Death and the Flower
Keith Jarrett; "Death and the Flower"; from a barn sale in central Ohio
Yet another Keith Jarrett record from the barn sale. I have already written about my discovery of his work, pulled from a moldering and undignified resting place, given attention and a new home after decades. I have also written about my desire to turn my home into an art gallery, to help cultivate a focused listening experience: deep engagement, attention, and immersion in the music. If ever my dream were to come true, if one day I found myself running a jazz kissa out of my house—just as a delightful EDM fan ran her breakfast restaurant—there would be some rules: when the needle drops, no noise except soprano saxophone, shuffling sleeves, record jackets, the crisp quiet drag on the odd cigarette, and the clinking of glasses. In that world Death and the Flower would be in the first set that I play. And, of course, my selection skills as a DJ speak for themselves, so you know it’s worth listening to.
This record emerged from Keith Jarrett’s early‑to‑mid 1970s American‑quartet period, where his writing fused post‑Ornette Coleman free jazz, hymn‑like lyricism, and “world music” inflections rather than the later standards‑trio or classical‑recital focus. It came out in 1974, right in Jarrett’s most prolific 1970s stretch, when he was simultaneously developing the American (experimental, rhythmic) and European (melodic, atmospheric) quartets and his long solo concerts. This is from a window of time in his career where he was overflowing with ideas, with sound, and the lava inside was just beginning to bubble up, culminating in the eruption of 1976: The Köln Concert, Mysteries, Byablue, and Songs: The Early Bird.

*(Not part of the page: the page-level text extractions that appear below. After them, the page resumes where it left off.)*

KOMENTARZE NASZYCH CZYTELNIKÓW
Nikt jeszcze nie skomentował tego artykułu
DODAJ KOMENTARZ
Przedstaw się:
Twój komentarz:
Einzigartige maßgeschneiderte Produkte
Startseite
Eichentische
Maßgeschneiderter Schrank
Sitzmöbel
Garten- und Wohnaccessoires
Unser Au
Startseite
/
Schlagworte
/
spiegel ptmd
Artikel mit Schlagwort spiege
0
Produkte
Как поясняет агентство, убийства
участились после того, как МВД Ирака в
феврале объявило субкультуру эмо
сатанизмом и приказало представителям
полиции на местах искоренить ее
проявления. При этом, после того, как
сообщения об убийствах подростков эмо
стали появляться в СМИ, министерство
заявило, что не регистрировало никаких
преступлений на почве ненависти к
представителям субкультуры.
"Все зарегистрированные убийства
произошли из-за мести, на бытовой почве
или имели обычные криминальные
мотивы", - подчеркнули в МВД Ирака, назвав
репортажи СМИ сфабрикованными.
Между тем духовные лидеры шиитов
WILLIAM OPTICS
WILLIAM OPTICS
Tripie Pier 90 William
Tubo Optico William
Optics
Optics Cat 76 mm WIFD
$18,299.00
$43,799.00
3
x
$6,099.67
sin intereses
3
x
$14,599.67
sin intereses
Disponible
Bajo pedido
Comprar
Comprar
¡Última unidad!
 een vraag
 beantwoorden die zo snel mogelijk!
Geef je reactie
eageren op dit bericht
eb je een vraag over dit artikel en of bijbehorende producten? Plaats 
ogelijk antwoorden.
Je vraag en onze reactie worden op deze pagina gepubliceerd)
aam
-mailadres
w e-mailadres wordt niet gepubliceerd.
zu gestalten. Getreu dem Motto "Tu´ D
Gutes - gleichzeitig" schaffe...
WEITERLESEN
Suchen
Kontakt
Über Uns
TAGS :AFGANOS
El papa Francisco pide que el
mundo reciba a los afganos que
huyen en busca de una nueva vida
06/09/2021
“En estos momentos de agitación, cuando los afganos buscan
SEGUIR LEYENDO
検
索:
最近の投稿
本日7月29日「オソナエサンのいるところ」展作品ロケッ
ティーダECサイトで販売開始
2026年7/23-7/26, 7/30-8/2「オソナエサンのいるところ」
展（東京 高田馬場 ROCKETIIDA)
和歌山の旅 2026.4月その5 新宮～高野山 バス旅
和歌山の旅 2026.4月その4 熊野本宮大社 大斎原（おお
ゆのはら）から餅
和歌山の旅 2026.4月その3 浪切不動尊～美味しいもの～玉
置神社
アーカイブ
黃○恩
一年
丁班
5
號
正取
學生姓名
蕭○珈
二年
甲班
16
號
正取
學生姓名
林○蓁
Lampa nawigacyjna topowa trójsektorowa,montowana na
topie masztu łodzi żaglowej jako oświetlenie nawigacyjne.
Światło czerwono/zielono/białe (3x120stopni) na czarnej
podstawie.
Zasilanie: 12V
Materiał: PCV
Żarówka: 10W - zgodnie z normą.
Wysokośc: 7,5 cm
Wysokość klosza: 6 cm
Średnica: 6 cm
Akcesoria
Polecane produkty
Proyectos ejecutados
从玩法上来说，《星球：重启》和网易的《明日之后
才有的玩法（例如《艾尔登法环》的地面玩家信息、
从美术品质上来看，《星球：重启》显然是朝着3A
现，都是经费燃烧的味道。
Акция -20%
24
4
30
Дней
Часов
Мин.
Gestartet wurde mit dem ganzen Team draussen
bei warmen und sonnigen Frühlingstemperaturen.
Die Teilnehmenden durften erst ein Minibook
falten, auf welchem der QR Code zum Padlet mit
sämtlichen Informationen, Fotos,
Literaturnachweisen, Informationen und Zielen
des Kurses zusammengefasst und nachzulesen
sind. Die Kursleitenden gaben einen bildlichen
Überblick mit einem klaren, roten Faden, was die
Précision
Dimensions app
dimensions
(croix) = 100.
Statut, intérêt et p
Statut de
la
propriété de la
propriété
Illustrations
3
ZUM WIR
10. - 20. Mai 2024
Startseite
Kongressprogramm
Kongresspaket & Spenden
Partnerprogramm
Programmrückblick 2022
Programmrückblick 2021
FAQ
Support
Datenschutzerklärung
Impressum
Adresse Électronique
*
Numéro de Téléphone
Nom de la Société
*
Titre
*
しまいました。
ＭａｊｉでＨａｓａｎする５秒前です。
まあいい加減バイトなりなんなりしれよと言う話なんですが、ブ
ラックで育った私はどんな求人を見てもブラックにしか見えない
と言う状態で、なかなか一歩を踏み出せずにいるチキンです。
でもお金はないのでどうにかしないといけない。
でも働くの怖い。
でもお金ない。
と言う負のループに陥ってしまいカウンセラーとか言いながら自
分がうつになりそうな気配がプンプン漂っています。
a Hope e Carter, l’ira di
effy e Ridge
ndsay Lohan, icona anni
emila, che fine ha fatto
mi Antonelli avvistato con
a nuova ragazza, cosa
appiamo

And you can sense this same kind of frothing and churning across the songs on this record as well. The title track in particular is a long, suite‑like piece (around album‑side length) with slowly-evolving sections, strong modal and folk‑like themes, and extended collective improvisation. It’s a slow burn, with quiet percussion leading us into and out of pretty much every section. In many cases the listener could mistake the jangling bells and cabasa (or shekere?) for a field recording, until the music eventually lurches into a film noir film cue, and then a New Orleans funeral parade jam—an impossible-to-articulate-effectively-with-words ebullient sorrow. Or joyful melancholy. Regardless, haunted.
“Prayer” begins as a mournful bass and piano duet, with a midsection sounding like Steve Reich phasing with a bass solo underneath. The moments where they’re perfectly contrapuntally-aligned, like around five or eight minutes into the composition, are like something Dawn of Midi would produce decades later. “Great Bird,” for me, is merely an okay bird for most of the piece—it mixes the broader arc of of “Flower” with the lament-like aspects of “Prayer,” but there are parts (specifically around 4:50) where the combination of the shaker and the talking drum conjure Don Cherry—I find myself half-expecting his sing-song baritone like on “Brown Rice”.
Something was in the water in the 1970’s which caused people to think more about their ambient sonic environment. It’s a bit of a stretch to directly link Death and the Flower (or any of Keith’s 1970’s works) to Brian Eno’s Music for Airports in terms of intent, but I believe the work both artists made during this time came from a similar core. It feels like the sound itself had the desire to build atmosphere through repetition, layers of melodic fragments cascading overtop one another, that this property was emergent not just from the performers but from the artifact of the recording, its fixity in the medium. Maybe it was the pseudo-psychedelic hangover of the moon landing, the transformative ennui of the modern era, or the ability for people to listen to music at high quality at home, but so many bands and performers were hitting their creative stride and playing with this tendencey.
Eventually we’d hit the 1980’s and the musical trade winds would shift, but—if nothing else—this record is a reminder that atmosphere never really dissipates. Unlike the smoke in a kissaten.
Verdict: Keep
What are you going to play at your inaugural café opening?